However with longer strings, we can see that having a good prefix helps zlib stay at the same value, while unusual prefix will make it grow.
### Second vector of attack
In order for the main vector of attack to work, we actually need to know a substring of the shuffled flag.
This can be done by combining two piece of information.
1/ We actually know the flag format is `DrgnS{??????????????????}`, so we know 7 characters: `'D', 'r', 'g', 'n', 'S', '{', '}'`.
2/ Flag shuffling is fully deterministic and only depends on the seed we provide.
We created a script seed_unshuffle.py (cf Attachment) to find seeds for which the shuffled flag starts with `DrgnS`.
### Shuffle reversing
Our attack is done on the shuffled flag. So in order to find the flag, we actually need to unshuffle it.
This part is a matter of keeping track of how to swap characters. Using a fake flag where all characters are unique (e.g. `DrgnS{ABCEFGHIJKLMNOPQRT}`), we can see our letters are swapped.
We did it manually to win time in solving this challenge.
### Let's brute force locally!
#### V1
Cf attachment "exploit.py (V1)".
Using seed `2430447`, our local flag is DrgnS{ABCEFGHIJKLMNOPQRT} the shuffled flag is `DrgnSHJFCNTLM{BEPQ}OAIGKR` which starts with "DrgnS".
In this first brute force, we take the flag prefix ("DrgnS") and add one character among uppercase characters, `{` and `}` and check the zlib size. The character providing the lowest zlib size is then kept and we try the next one.
Result? => ❌ `DrgnSHJFCNTAAAAAAAAAAAAAA` ❌
The beginning is okay... until it only chooses A.
Checking manually what happened, after `DrgnSHJFCNT`, whatever the character being added, zlib always returns the same size.
#### V2
We don't remember exactly how tokenization works in Huffman Coding, and zlib also uses LZ77 which we don't know.

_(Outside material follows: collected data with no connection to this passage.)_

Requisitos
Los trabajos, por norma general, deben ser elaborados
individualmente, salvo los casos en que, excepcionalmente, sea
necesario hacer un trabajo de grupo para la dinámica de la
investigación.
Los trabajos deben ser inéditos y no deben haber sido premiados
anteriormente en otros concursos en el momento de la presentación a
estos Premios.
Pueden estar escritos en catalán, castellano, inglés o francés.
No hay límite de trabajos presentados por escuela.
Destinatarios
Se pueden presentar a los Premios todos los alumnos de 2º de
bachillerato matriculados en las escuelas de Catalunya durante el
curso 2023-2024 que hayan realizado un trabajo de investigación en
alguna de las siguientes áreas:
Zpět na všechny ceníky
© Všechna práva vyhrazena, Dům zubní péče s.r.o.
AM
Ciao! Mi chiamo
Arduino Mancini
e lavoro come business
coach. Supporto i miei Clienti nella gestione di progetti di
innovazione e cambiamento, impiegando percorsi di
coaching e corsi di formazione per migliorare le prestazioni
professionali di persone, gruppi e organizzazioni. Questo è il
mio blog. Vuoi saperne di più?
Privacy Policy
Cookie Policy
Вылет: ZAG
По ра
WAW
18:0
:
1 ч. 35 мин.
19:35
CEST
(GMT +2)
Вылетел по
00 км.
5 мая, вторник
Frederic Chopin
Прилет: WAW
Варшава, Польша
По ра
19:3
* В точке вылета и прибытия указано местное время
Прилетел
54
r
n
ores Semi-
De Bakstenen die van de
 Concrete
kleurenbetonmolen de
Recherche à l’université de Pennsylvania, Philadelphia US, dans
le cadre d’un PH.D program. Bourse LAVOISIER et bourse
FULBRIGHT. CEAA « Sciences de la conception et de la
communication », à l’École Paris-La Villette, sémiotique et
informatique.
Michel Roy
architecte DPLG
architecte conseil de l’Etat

We thought of learning more about those. Then thought that anyway we are in Python here so we can just read the code and went to [gzip source code](https://github.com/python/cpython/blob/aaf42222cfd5774d23ca48ff304ace1f64426201/Lib/gzip.py#L576). And then we decided to be lazy and update our current brute force algorithm to not determine one character at a time, but two!

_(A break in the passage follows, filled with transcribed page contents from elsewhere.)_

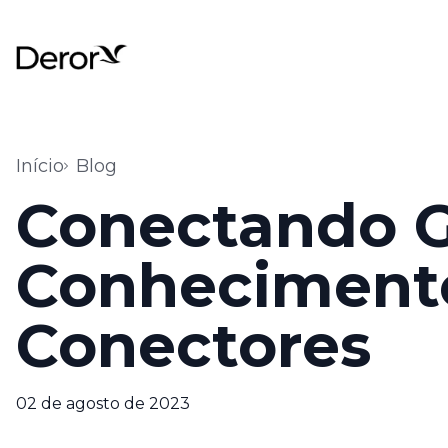
Início
Blog
Conectando G
Conhecimento
Conectores
02 de agosto de 2023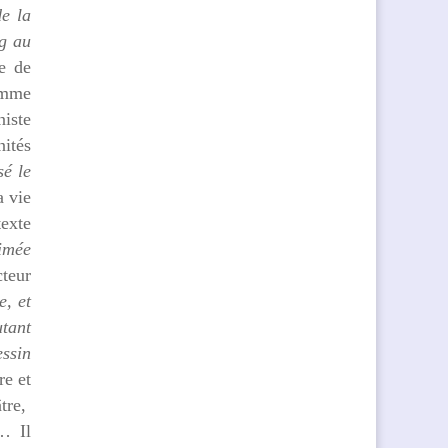
de la
ng au
e de
comme
iste
nités
é le
a vie
texte
imée
cteur
e, et
utant
essin
re et
âtre,
… Il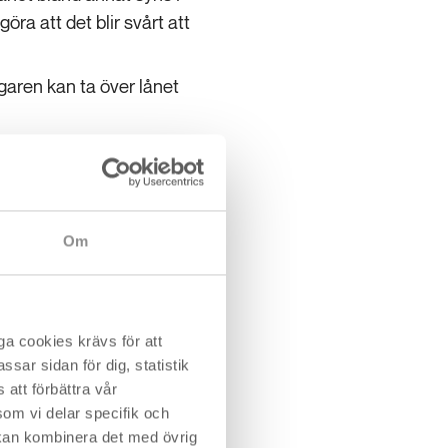
a att det blir svårt att
garen kan ta över lånet
en även äga bostaden?
Om
 vissa juridiska frågor.
nka på om du har flera
a cookies krävs för att
n?
sar sidan för dig, statistik
att förbättra vår
 lånet och har samma
om vi delar specifik och
 går i borgen för att
kan kombinera det med övrig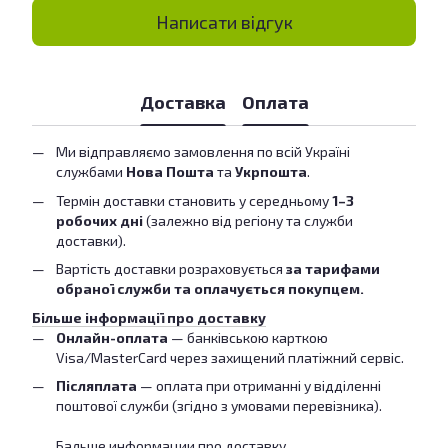
Написати відгук
Доставка
Оплата
Ми відправляємо замовлення по всій Україні
службами
Нова Пошта
та
Укрпошта
.
Термін доставки становить у середньому
1–3
робочих дні
(залежно від регіону та служби
доставки).
Вартість доставки розраховується
за тарифами
обраної служби та оплачується покупцем.
Більше інформації про доставку
Онлайн-оплата
— банківською карткою
Visa/MasterCard через захищений платіжний сервіс.
Післяплата
— оплата при отриманні у відділенні
поштової служби (згідно з умовами перевізника).
Бальше информации про доставку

This exploit works!! ❌ Or so we thought ❌
Locally it works great, but remember our flag? There is no character being duplicated. The actual flag on the server contains duplication.
With this seed, there is quickly 3 `I`. Checking manually, those seems to be normal. But afterwards the exploit gets completely broken because such consecutive characters impacts the tokenisation of the Huffman Coding algorithm.
At that point we still kept track of what we learnt about the flag. We manually reversed the shuffle manually.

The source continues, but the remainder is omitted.